[Start of section]

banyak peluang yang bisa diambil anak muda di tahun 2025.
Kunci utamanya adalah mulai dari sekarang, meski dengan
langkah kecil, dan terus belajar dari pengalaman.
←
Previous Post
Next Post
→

[End of section]
[Start of section]

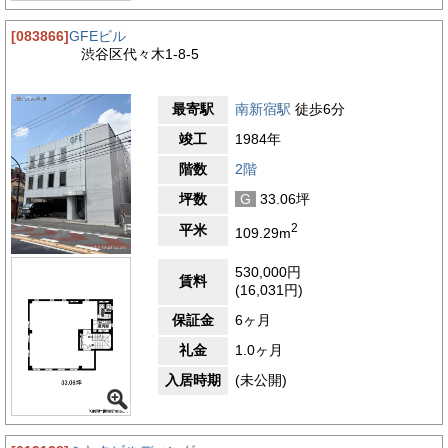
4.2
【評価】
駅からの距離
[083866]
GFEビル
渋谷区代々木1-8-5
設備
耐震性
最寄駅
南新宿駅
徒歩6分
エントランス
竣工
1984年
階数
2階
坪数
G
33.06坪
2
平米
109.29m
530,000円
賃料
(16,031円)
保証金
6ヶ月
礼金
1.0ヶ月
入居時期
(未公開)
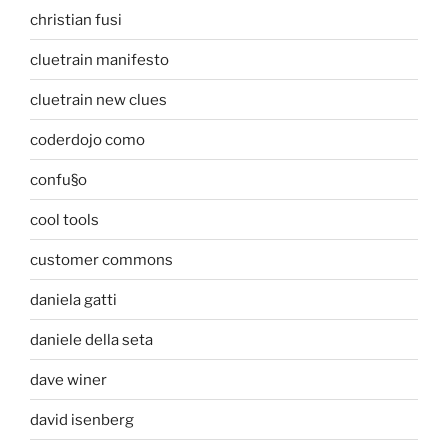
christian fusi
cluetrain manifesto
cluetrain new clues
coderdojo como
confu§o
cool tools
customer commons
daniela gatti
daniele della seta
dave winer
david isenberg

[End of section]

§ EXERCISE GOAL: Apply a filter to the listing above so that only lines with "cluetrain" are kept, and copy those lines.

§ WRITTEN ANSWER:
cluetrain manifesto
cluetrain new clues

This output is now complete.